What this task involves: Exactly as written, retype the lines that run from the line holding "Outline anything matching" through the end of the records below. Do not include pictures.

----------

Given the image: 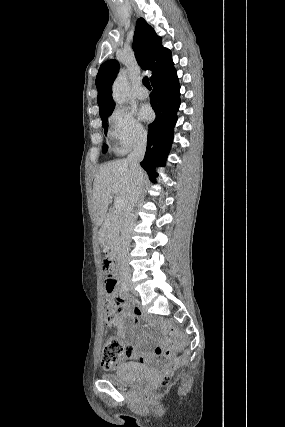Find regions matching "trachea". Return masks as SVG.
Masks as SVG:
<instances>
[{
    "instance_id": "trachea-1",
    "label": "trachea",
    "mask_w": 285,
    "mask_h": 427,
    "mask_svg": "<svg viewBox=\"0 0 285 427\" xmlns=\"http://www.w3.org/2000/svg\"><path fill=\"white\" fill-rule=\"evenodd\" d=\"M143 84H144V86L147 88V89H151V85H150V82H149V79H148V77H144L143 78Z\"/></svg>"
}]
</instances>
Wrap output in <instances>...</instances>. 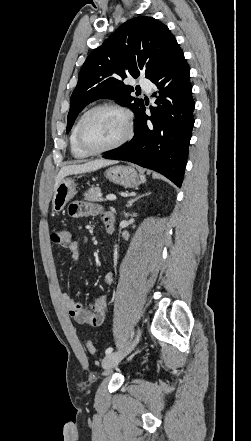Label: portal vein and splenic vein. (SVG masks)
Listing matches in <instances>:
<instances>
[{"label": "portal vein and splenic vein", "mask_w": 251, "mask_h": 441, "mask_svg": "<svg viewBox=\"0 0 251 441\" xmlns=\"http://www.w3.org/2000/svg\"><path fill=\"white\" fill-rule=\"evenodd\" d=\"M106 199L109 200V201H114V200H116V196L113 195V194H108V195L106 196Z\"/></svg>", "instance_id": "obj_1"}]
</instances>
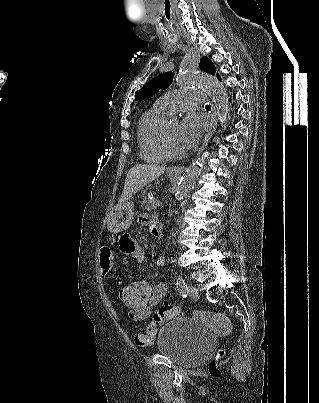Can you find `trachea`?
<instances>
[{"label": "trachea", "mask_w": 319, "mask_h": 403, "mask_svg": "<svg viewBox=\"0 0 319 403\" xmlns=\"http://www.w3.org/2000/svg\"><path fill=\"white\" fill-rule=\"evenodd\" d=\"M205 108H206V109H211V105H210V104H209V105H206Z\"/></svg>", "instance_id": "trachea-1"}]
</instances>
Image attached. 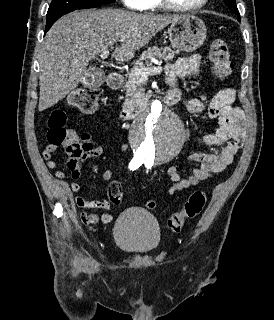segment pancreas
I'll return each mask as SVG.
<instances>
[{
	"label": "pancreas",
	"instance_id": "cf45deb5",
	"mask_svg": "<svg viewBox=\"0 0 274 320\" xmlns=\"http://www.w3.org/2000/svg\"><path fill=\"white\" fill-rule=\"evenodd\" d=\"M175 54H178V52H174V50H171L168 46H165V48L152 46V48H147L146 52H143L141 58L137 60L136 66H134L126 76L124 90H126L128 98H126L122 106L123 110H129V112H131V110L132 112L133 110H137L135 100H138V98H135V96L140 92V82L134 74L135 70H141V68H149V66H152L153 62H151V58L170 62V60H173ZM142 60H146V62L143 64Z\"/></svg>",
	"mask_w": 274,
	"mask_h": 320
}]
</instances>
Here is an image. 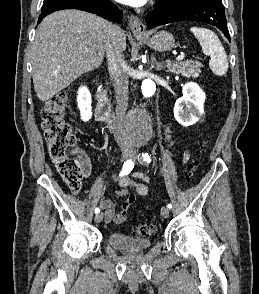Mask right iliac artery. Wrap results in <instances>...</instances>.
I'll list each match as a JSON object with an SVG mask.
<instances>
[{
    "instance_id": "obj_1",
    "label": "right iliac artery",
    "mask_w": 259,
    "mask_h": 294,
    "mask_svg": "<svg viewBox=\"0 0 259 294\" xmlns=\"http://www.w3.org/2000/svg\"><path fill=\"white\" fill-rule=\"evenodd\" d=\"M133 167H134V162L131 159L124 162L120 176L128 175L131 172V170L133 169ZM99 212H100V209L96 208L95 213L97 214Z\"/></svg>"
}]
</instances>
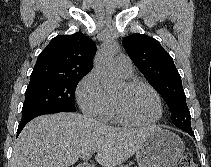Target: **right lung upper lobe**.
<instances>
[{"mask_svg":"<svg viewBox=\"0 0 211 167\" xmlns=\"http://www.w3.org/2000/svg\"><path fill=\"white\" fill-rule=\"evenodd\" d=\"M95 43L84 34L59 35L39 54L30 82L84 77L93 67Z\"/></svg>","mask_w":211,"mask_h":167,"instance_id":"cb5924a9","label":"right lung upper lobe"}]
</instances>
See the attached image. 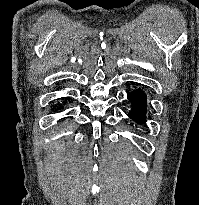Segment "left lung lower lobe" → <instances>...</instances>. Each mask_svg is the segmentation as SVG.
Returning <instances> with one entry per match:
<instances>
[{"label": "left lung lower lobe", "mask_w": 199, "mask_h": 205, "mask_svg": "<svg viewBox=\"0 0 199 205\" xmlns=\"http://www.w3.org/2000/svg\"><path fill=\"white\" fill-rule=\"evenodd\" d=\"M128 99L132 103V109L129 117L138 124H142L146 120V95L140 89L133 91L128 95Z\"/></svg>", "instance_id": "1"}]
</instances>
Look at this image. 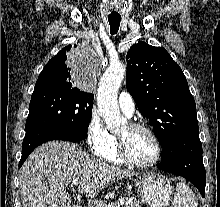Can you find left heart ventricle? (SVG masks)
Returning a JSON list of instances; mask_svg holds the SVG:
<instances>
[{
  "mask_svg": "<svg viewBox=\"0 0 220 207\" xmlns=\"http://www.w3.org/2000/svg\"><path fill=\"white\" fill-rule=\"evenodd\" d=\"M117 136L125 141L128 154L132 160L139 163H147L155 157L154 142L146 131L131 129L127 125Z\"/></svg>",
  "mask_w": 220,
  "mask_h": 207,
  "instance_id": "1",
  "label": "left heart ventricle"
}]
</instances>
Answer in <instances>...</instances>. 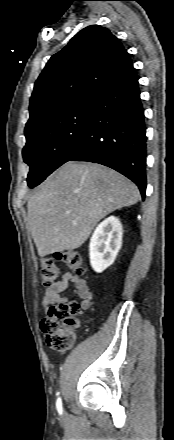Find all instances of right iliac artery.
<instances>
[{
  "label": "right iliac artery",
  "mask_w": 174,
  "mask_h": 440,
  "mask_svg": "<svg viewBox=\"0 0 174 440\" xmlns=\"http://www.w3.org/2000/svg\"><path fill=\"white\" fill-rule=\"evenodd\" d=\"M56 406H57L58 412L61 414L62 413V402H61L60 397L57 399Z\"/></svg>",
  "instance_id": "right-iliac-artery-1"
}]
</instances>
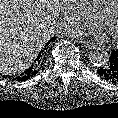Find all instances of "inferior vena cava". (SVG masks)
I'll return each mask as SVG.
<instances>
[{
  "label": "inferior vena cava",
  "instance_id": "602c4592",
  "mask_svg": "<svg viewBox=\"0 0 118 118\" xmlns=\"http://www.w3.org/2000/svg\"><path fill=\"white\" fill-rule=\"evenodd\" d=\"M63 29V26H56V32H59Z\"/></svg>",
  "mask_w": 118,
  "mask_h": 118
}]
</instances>
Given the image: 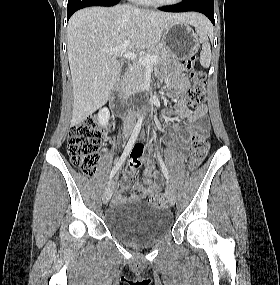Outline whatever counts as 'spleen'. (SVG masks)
Segmentation results:
<instances>
[{
    "label": "spleen",
    "instance_id": "spleen-1",
    "mask_svg": "<svg viewBox=\"0 0 280 285\" xmlns=\"http://www.w3.org/2000/svg\"><path fill=\"white\" fill-rule=\"evenodd\" d=\"M196 32L202 41V51L200 53V64L204 68H209L211 61V48L208 39V33L212 30L208 21L200 22L195 26Z\"/></svg>",
    "mask_w": 280,
    "mask_h": 285
}]
</instances>
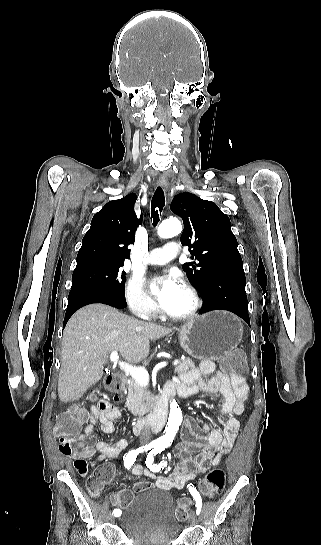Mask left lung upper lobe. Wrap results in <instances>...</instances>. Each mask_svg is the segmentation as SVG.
Segmentation results:
<instances>
[{
	"label": "left lung upper lobe",
	"mask_w": 321,
	"mask_h": 545,
	"mask_svg": "<svg viewBox=\"0 0 321 545\" xmlns=\"http://www.w3.org/2000/svg\"><path fill=\"white\" fill-rule=\"evenodd\" d=\"M170 209L183 219L181 243L189 246L191 259L198 261L185 263L183 270L200 290L214 273L243 266L230 219L215 203L181 193L174 197Z\"/></svg>",
	"instance_id": "5c2ea615"
}]
</instances>
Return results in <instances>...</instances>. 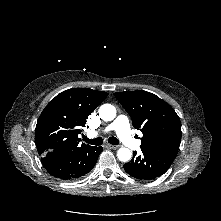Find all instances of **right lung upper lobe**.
<instances>
[{
  "label": "right lung upper lobe",
  "mask_w": 221,
  "mask_h": 221,
  "mask_svg": "<svg viewBox=\"0 0 221 221\" xmlns=\"http://www.w3.org/2000/svg\"><path fill=\"white\" fill-rule=\"evenodd\" d=\"M108 93L72 88L58 94L42 111L35 129V143L42 161L59 152L86 146L80 144L81 127Z\"/></svg>",
  "instance_id": "right-lung-upper-lobe-1"
}]
</instances>
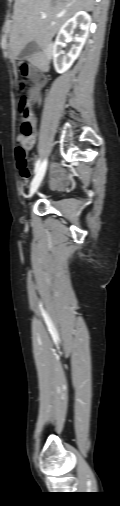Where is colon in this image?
I'll return each mask as SVG.
<instances>
[{"instance_id":"obj_1","label":"colon","mask_w":120,"mask_h":506,"mask_svg":"<svg viewBox=\"0 0 120 506\" xmlns=\"http://www.w3.org/2000/svg\"><path fill=\"white\" fill-rule=\"evenodd\" d=\"M22 77L27 76L28 67L26 64H21ZM24 79L20 80V86L23 87ZM19 110V127L20 134L17 137L16 158L17 168L21 178L29 176L28 168V153L34 144V123L28 103L25 97H21L18 101Z\"/></svg>"}]
</instances>
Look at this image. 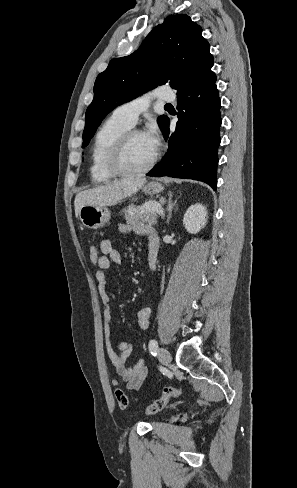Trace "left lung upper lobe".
Wrapping results in <instances>:
<instances>
[{
  "mask_svg": "<svg viewBox=\"0 0 297 488\" xmlns=\"http://www.w3.org/2000/svg\"><path fill=\"white\" fill-rule=\"evenodd\" d=\"M202 29L188 15H171L156 26L138 50L112 59L94 84V99L86 111L82 147L116 106L170 80L177 95L190 90L211 73L213 56ZM167 116L158 123L163 131Z\"/></svg>",
  "mask_w": 297,
  "mask_h": 488,
  "instance_id": "left-lung-upper-lobe-1",
  "label": "left lung upper lobe"
}]
</instances>
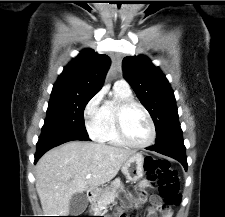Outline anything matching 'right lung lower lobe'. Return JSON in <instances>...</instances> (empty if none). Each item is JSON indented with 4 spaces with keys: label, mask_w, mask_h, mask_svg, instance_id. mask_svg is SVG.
Returning <instances> with one entry per match:
<instances>
[{
    "label": "right lung lower lobe",
    "mask_w": 225,
    "mask_h": 217,
    "mask_svg": "<svg viewBox=\"0 0 225 217\" xmlns=\"http://www.w3.org/2000/svg\"><path fill=\"white\" fill-rule=\"evenodd\" d=\"M73 140H89V138L59 133L41 134L36 145L37 151L35 155V162L49 149Z\"/></svg>",
    "instance_id": "1"
}]
</instances>
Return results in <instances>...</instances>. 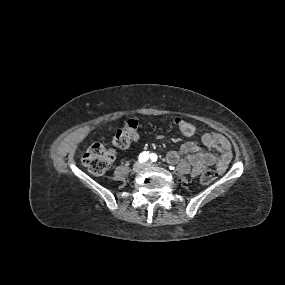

----------

Reply:
Outline anything matching 'right lung lower lobe'. Return JSON in <instances>...</instances> (empty if none). Each item is JSON indented with 4 spaces with keys: label, mask_w, mask_h, mask_svg, instance_id. mask_svg is SVG.
Returning <instances> with one entry per match:
<instances>
[{
    "label": "right lung lower lobe",
    "mask_w": 225,
    "mask_h": 217,
    "mask_svg": "<svg viewBox=\"0 0 225 217\" xmlns=\"http://www.w3.org/2000/svg\"><path fill=\"white\" fill-rule=\"evenodd\" d=\"M73 140H89V138L59 133L41 134L36 145L37 151L35 155V162L49 149Z\"/></svg>",
    "instance_id": "1"
}]
</instances>
Return results in <instances>...</instances>. 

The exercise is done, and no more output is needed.